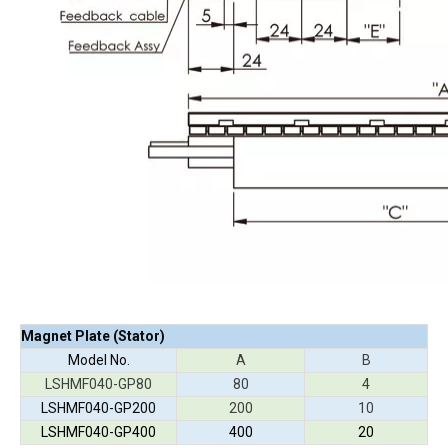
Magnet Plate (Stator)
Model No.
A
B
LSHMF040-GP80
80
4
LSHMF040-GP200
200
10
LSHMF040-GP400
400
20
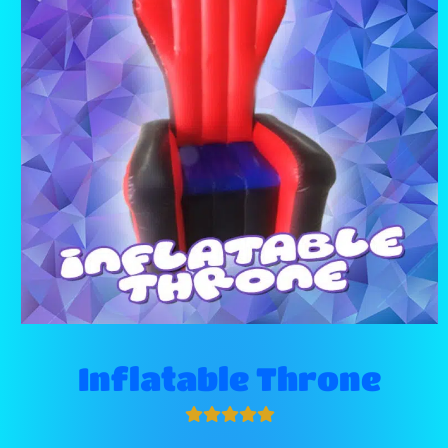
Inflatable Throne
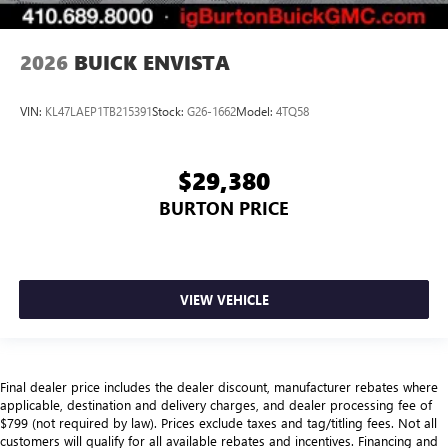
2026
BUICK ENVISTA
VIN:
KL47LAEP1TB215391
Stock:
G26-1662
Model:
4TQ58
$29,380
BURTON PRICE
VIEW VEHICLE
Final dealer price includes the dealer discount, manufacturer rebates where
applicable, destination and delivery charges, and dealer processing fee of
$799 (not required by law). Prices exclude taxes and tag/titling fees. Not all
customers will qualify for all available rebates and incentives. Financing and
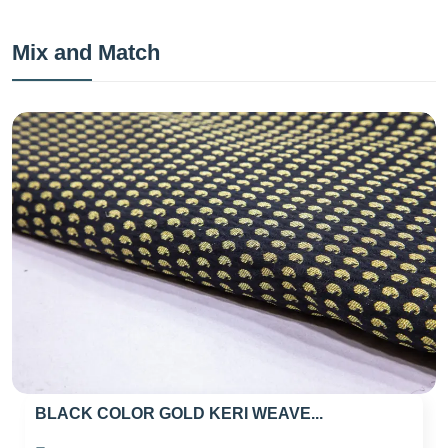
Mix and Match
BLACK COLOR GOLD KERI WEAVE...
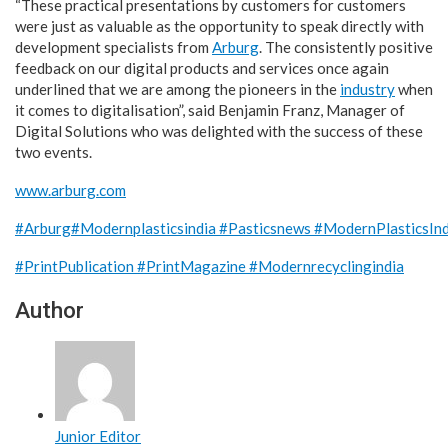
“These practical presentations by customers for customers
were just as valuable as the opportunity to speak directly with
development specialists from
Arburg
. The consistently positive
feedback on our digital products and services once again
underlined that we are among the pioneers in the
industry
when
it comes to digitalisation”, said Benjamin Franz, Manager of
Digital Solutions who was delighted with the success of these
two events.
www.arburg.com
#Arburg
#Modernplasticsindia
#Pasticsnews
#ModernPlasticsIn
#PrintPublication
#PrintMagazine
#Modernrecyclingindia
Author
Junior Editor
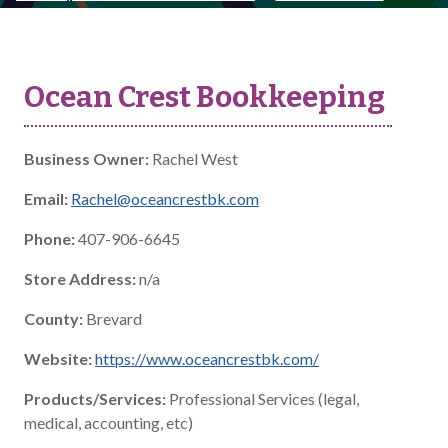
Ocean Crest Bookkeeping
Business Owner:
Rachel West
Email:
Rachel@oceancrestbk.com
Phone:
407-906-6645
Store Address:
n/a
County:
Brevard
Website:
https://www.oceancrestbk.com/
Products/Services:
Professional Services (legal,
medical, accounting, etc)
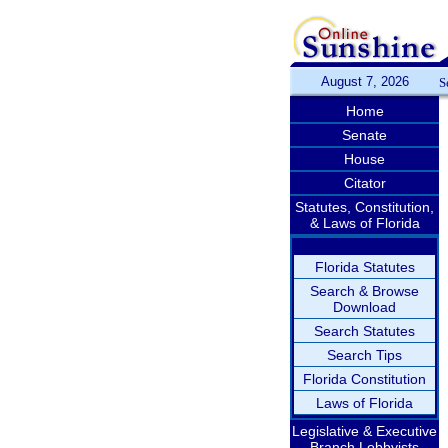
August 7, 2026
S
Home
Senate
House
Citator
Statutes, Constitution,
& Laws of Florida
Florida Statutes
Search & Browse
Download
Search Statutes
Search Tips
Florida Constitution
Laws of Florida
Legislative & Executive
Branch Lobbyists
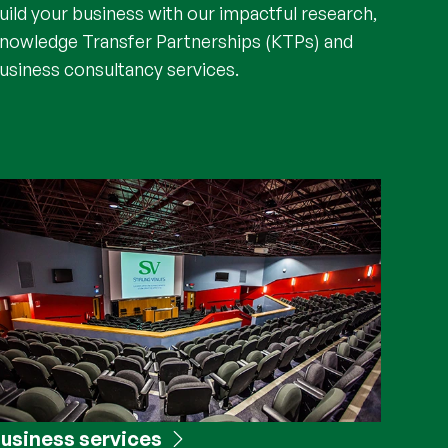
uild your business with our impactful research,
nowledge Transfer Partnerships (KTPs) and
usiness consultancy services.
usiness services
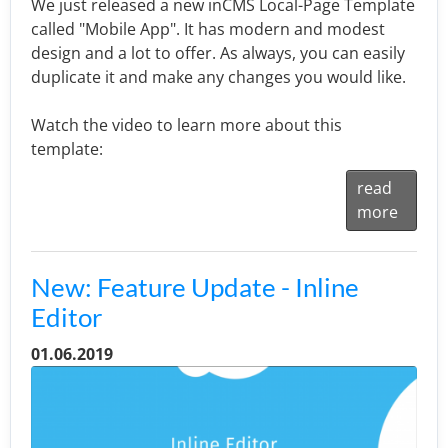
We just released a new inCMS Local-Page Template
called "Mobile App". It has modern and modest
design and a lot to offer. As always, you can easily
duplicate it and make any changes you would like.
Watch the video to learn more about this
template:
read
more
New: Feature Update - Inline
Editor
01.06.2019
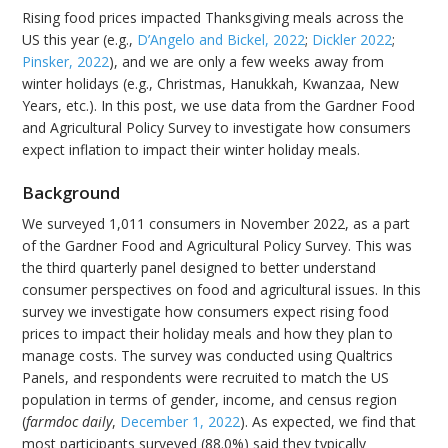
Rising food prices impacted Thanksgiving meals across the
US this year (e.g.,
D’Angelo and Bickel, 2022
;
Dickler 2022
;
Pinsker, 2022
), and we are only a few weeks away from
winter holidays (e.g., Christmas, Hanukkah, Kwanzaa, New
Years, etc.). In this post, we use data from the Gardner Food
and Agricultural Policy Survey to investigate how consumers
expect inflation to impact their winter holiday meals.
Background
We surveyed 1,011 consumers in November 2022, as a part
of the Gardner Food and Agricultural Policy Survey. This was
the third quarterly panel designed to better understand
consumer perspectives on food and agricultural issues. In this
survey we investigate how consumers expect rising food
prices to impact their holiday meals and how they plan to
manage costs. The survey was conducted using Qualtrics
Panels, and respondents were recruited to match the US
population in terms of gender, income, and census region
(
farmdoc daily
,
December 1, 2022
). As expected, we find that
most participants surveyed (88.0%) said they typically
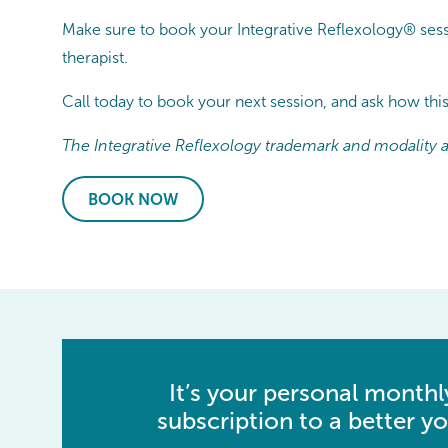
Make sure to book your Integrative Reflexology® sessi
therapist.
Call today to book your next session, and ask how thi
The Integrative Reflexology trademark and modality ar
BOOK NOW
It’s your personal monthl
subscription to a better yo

***

YOUR GOAL: Reproduce the material above exactly, first line through the line that contains "applicable, destination and", minus the pictures.

ANSWER SPACE:
Magnet Plate (Stator)
Model No.
A
B
LSHMF040-GP80
80
4
LSHMF040-GP200
200
10
LSHMF040-GP400
400
20
Inflatable Throne
2026
BUICK ENVISTA
VIN:
KL47LAEP1TB215391
Stock:
G26-1662
Model:
4TQ58
$29,380
BURTON PRICE
VIEW VEHICLE
Final dealer price includes the dealer discount, manufacturer rebates where
applicable, destination and delivery charges, and dealer processing fee of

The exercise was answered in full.